«La possibilité de faire partie d'un circuit restructuré à la suite de l'addition d'une seconde équipe basée à Ottawa [Carleton] nous a incités à étudier cette option», a expliqué par voie de communiqué Drew Love, le directeur exécutif aux sports et aux loisirs de l'Université McGill. «Et pour le faire, nous devions déposer une demande formelle d'adhésion», a-t-il ajouté, indiquant toutefois qu'aucune décision de quitter la LFUQ n'avait encore été prise.
Love a rappelé que les Redmen avaient longtemps évolué au sein de la conférence de l'Ontario. Il a expliqué que la possibilité d'en faire partie pourrait être favorable à son programme. «Environ 40 % de nos joueurs sont originaires des quatre coins du Canada et proviennent d'écoles secondaires. Ils sont considérablement plus jeunes que leurs homologues cégépiens et ce transfert les placerait sur un pied d'égalité avec les joueurs des autres équipes.

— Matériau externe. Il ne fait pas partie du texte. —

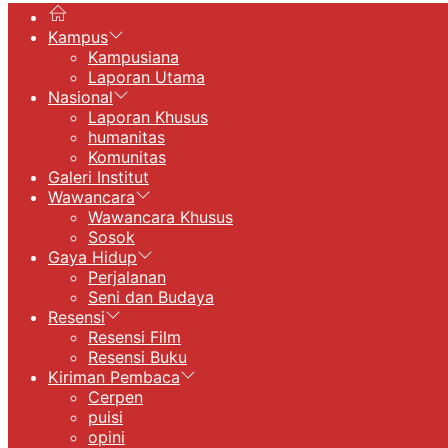
Kampus
Kampusiana
Laporan Utama
Nasional
Laporan Khusus
humanitas
Komunitas
Galeri Institut
Wawancara
Wawancara Khusus
Sosok
Gaya Hidup
Perjalanan
Seni dan Budaya
Resensi
Resensi Film
Resensi Buku
Kiriman Pembaca
Cerpen
puisi
opini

«Par ailleurs, la saison régulière de la Conférence de l'Ontario est plus courte [huit matchs plutôt que neuf] ce qui est mieux adapté à l'horaire de nos étudiants-athlètes.»
Pas une surprise
Joint aux bureaux du Réseau du sport étudiant du Québec (RSEQ), John Bower a indiqué qu'il n'avait pas été surpris de l'annonce faite par les Redmen. Dès le mois de décembre, lors de la réunion des entraîneurs, les gens de McGill avaient déposé un projet de calendrier de huit matchs au lieu de neuf. Un mois plus tard, au moment de voter sur le calendrier pour les trois prochaines campagnes, ils avaient indiqué que l'acceptation de leur projet les inciterait à ne pas regarder ailleurs. Celui-ci aurait cependant mis en péril les trois dernières années de l'entente de six ans avec les universités des Maritimes concernant le calendrier interconférence.

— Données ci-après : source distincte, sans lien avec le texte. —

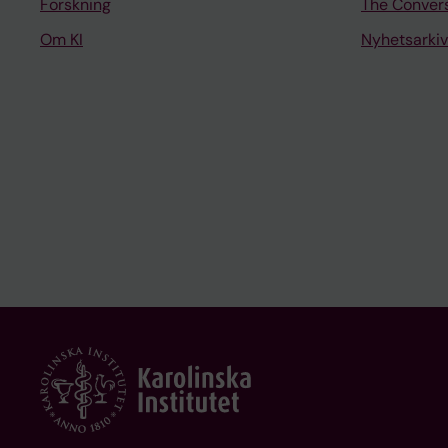
Forskning
The Conver
Om KI
Nyhetsarkiv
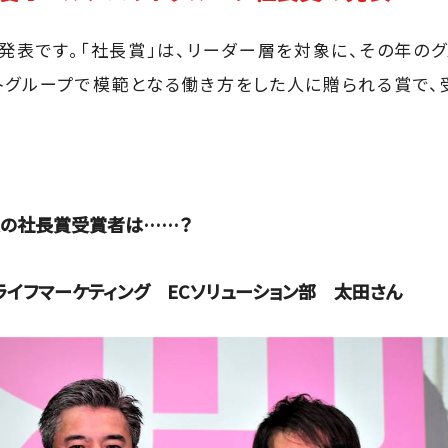
の発表です。「社長賞」は、リーダー層を対象に、その年の
トグループで模範となる働き方をした人に贈られる賞で
度の社長賞受賞者は……？
イフマーケティング ECソリューション部 太田さん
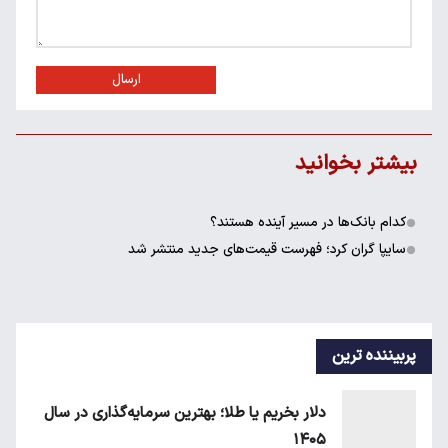
ارسال
بیشتر بخوانید
کدام بانک‌ها در مسیر آینده هستند؟
سایپا گران کرد؛ فهرست قیمت‌های جدید منتشر شد
پربیننده ترین
دلار بخریم یا طلا؛ بهترین سرمایه‌گذاری در سال
۱۴۰۵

«La décision des Redmen est pour nous une opportunité d'accélérer la réflexion sur la structure de notre ligue», a expliqué John Bower, directeur des programmes universitaires au RSEQ. «Au cours des prochains mois, nous discuterons avec nos membres de leurs préoccupations et des étapes à venir dans le but d'améliorer la qualité de notre circuit. Et nous souhaitons qu'à la suite de ce processus, McGill demeurera membre de la LFUQ.»

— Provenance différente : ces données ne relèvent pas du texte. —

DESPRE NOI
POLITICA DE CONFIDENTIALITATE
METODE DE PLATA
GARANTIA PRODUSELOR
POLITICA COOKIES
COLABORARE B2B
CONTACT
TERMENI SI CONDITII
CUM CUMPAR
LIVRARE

À quoi pourrait ressembler la LFUQ dans quelques années? Les rumeurs de la création d'une première division canadienne semblent irréalistes à cause de l'aspect financier du projet. Une autre rumeur suggère une fusion des conférences du Québec et des Maritimes. Les Gee Gees pourraient-ils réintégrer le circuit québécois? «Une chose est sûre, je ne suis pas inquiet pour notre ligue. J'ai confiance aux membres qui la composent car je crois qu'ils prendront les bonnes décisions afin d'assurer son avenir.»